Memories are about identity and connection. For example, a “flashbulb memory” describes a memory of where you were, what you were doing, when you learned about a historical event (e.g., the Challenger explosion, 9/11, Sox/Cubs/Nats win the World Series). But whether the incident is significant enough to result in a flashbulb memory is often tied to social identity. And flashbulb memories are often very vivid—but about your sense of personal connection to the event, and not the event itself.
When it comes to things like Memorial Day, the value is in creating a “collective memory.”
Collective memory describes when a group of peoples share a construct of the past. The community decides what to remember—what stories it will tell and which it might forget. And to do so, it shares stories, symbols, artifacts, and traditions. By doing so, it honors the past and explains why people should bring the past into their present. Memories form a national identity.

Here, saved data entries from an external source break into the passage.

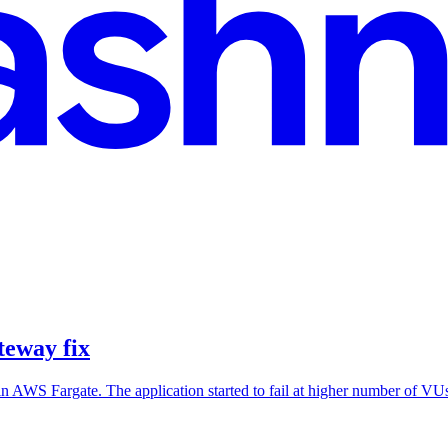
eway fix
in AWS Fargate. The application started to fail at higher number of V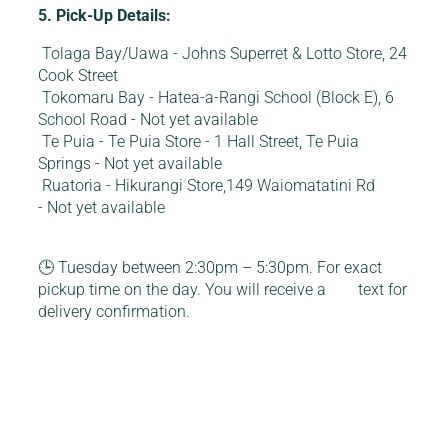
5. Pick-Up Details:
Tolaga Bay/Uawa - Johns Superret & Lotto Store, 24
Cook Street
Tokomaru Bay - Hatea-a-Rangi School (Block E), 6
School Road - Not yet available
Te Puia - Te Puia Store - 1 Hall Street, Te Puia
Springs - Not yet available
Ruatoria - Hikurangi Store,149 Waiomatatini Rd
- Not yet available
🕒 Tuesday between 2:30pm – 5:30pm. For exact
pickup time on the day. You will receive a text for
delivery confirmation.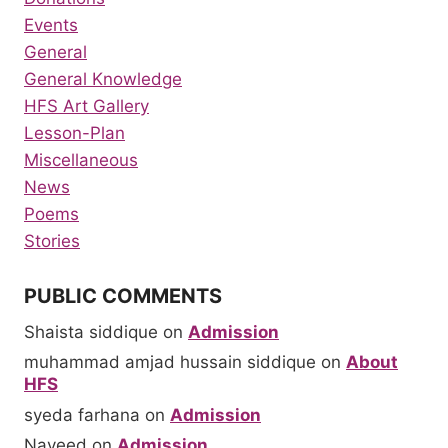
Events
General
General Knowledge
HFS Art Gallery
Lesson-Plan
Miscellaneous
News
Poems
Stories
PUBLIC COMMENTS
Shaista siddique
on
Admission
muhammad amjad hussain siddique
on
About
HFS
syeda farhana
on
Admission
Naveed
on
Admission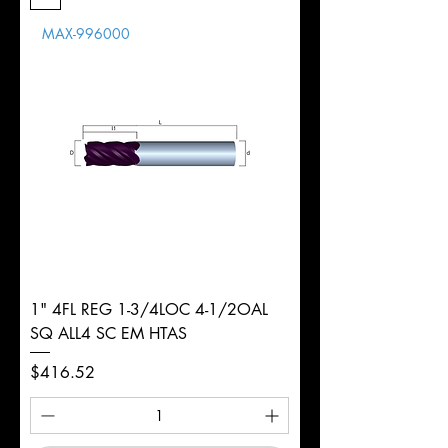
Length
MAX-996000
d
1/8"
Diameter
+0.0000/-0.0020"
Shank
Round
Tolerance
Ø
1" 4FL REG 1-3/4LOC 4-1/2OAL
SQ ALL4 SC EM HTAS
Price
$416.52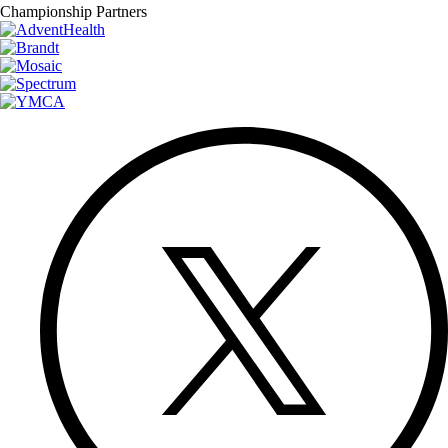
Championship Partners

"Without memory, there is no culture. Without memory, there would be no civilization, no society, no future."
— Elie Wiesel
Quick Shots
In a survey of 2,000 British, American, and Canadians who were either married or in a committed partnership, one in four admitted to having forgotten their anniversary at least once.
But, in other contexts at least, forgetting isn’t always a bad thing. Forgetting allows you to move past negative events and think about the person you want to be.
Forgetting even allows you to be more creative because you aren’t locked in by expectations that would have come from recalling all your past experiences.
“Organizational memory” is the sum of an institution’s knowledge—including “hard” memories (i.e., ideas codified into policies and protocols) and “soft” memories (i.e., culture and shared values).
False memories can be a social contagion—you can “catch” someone’s misremembered fact just as you can catch their yawn.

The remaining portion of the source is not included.